The 70-year-old composer-conductor Leif Segerstam – a totemic Finnish cultural colossus with a list of Symphonies (285, so far) as long as his beard – is, on this evidence, not a Bruckner natural. (He was replacing Semyon Bychkov, who withdrew a few weeks ago.) The problem for me was his way with dynamics, or rather his preference for a default mezzo-forte. Volume levels between sections were ironed out, fortissimos sounded forced and exaggerated, resulting in some very pressured and ugly sounds from brass and woodwind. The important link passages had level pegging with the main material, which meant that those points of treading water, where pulse takes over from tempo and symphonic argument is put on hold, didn’t get their due.

This in turn suggested – oddly, I’d have thought, for a veteran Sibelius conductor – that Segerstam doesn’t have a feel for the long-term pace in Bruckner that works independently of tempo and which generates the illusion of space and slowness. Segerstam was just slow. And so the game of consequences went on, robbing the first movement of its crucial volatility (which for some people was anyway dissipated in the ‘usual’ Nowak edition, the one used here) and making a big thing of eruptive entries, hectoring contrasts and over-lit colours, all to emphasise, I suppose, Segerstam’s elemental overview, whatever the cost. It also reiterated the prejudice that Bruckner was at best an organist-orchestrator, which is simply not the case.

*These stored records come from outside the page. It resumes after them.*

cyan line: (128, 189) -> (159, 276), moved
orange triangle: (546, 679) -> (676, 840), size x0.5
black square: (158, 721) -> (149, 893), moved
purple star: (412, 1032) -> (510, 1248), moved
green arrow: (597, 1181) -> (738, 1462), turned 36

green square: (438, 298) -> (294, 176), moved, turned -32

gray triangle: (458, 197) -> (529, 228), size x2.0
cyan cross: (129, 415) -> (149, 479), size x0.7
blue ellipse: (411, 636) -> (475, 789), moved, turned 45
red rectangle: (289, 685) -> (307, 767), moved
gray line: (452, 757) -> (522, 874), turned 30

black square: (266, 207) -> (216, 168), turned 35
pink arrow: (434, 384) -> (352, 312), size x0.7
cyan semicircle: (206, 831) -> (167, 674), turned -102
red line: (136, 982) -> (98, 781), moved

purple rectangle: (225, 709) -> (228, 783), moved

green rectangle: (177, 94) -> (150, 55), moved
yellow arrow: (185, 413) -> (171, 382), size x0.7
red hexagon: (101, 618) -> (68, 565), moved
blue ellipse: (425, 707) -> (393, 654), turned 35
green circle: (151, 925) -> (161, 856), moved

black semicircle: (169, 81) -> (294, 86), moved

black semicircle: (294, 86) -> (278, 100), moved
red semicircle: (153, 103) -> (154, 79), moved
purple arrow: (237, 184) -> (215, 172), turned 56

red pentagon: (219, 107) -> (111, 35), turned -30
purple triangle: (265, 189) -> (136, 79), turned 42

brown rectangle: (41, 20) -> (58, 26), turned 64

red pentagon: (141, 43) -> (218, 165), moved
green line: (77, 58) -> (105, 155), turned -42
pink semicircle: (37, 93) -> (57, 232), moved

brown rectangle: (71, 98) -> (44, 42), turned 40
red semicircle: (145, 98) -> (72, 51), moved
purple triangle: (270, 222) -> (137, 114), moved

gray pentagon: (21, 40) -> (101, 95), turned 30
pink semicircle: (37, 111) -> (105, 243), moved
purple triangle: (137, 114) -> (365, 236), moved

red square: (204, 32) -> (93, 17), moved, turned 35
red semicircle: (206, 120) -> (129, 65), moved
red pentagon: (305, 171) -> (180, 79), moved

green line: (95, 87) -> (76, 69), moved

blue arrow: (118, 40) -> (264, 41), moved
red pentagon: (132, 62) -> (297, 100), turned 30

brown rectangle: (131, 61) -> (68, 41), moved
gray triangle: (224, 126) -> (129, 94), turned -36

His hefty, variably energised rigour in the Scherzo was much in the same idiom, but there was a lovely sense of Mahlerian retreat in the Trio, replete with otherworldly arpeggios from three harps. Then Segerstam took the tempo right down in the Adagio, bringing it in at an incredible 34 minutes. That he was able to do so without breaking the movement’s back was primarily down to the BBCSO strings, who played with a breadth and warmth that for a while reeled me in to Bruckner’s chaste passion and supported the grave beauties from the brass and woodwind. Among many insights, two things stood out – the echo of Bruckner’s ticking clock that brought the first movement limping to a close, and a powerful sense of the music, after the epic failure of the penultimate climax, hesitantly regrouping to move away from crisis to a resolution of longed-for transcendence.

It was a mistake to look at my watch at this point – oh well, about another 20 minutes to go. Er, no. The finale was also similarly elongated (31), Segerstam taking the direction Nicht zu schnell to heart. Still, the deliberate tempo had its benefits. Apart from a grotesquely exaggerated anticipation of the coda’s closing theme from three flutes, Segerstam geared the move towards the culmination with a sure sense of direction and integrated the various rotating ideas into a coherent whole. But it still sounded like a long haul.

It was an odd experience – unfortunately pre-empted by Petroc Trelawny’s spoken from-the-stage introduction for Radio 3 when he gave the “100-minute” game away (it was 102) – one to deter Bruckner fence-sitters, or to send diehard Brucknerians home sadder but wiser – or in the case of the man sitting quite near me to reduce him to a fury of booing. I’ve never seen anyone so angry. That’s Bruckner for you.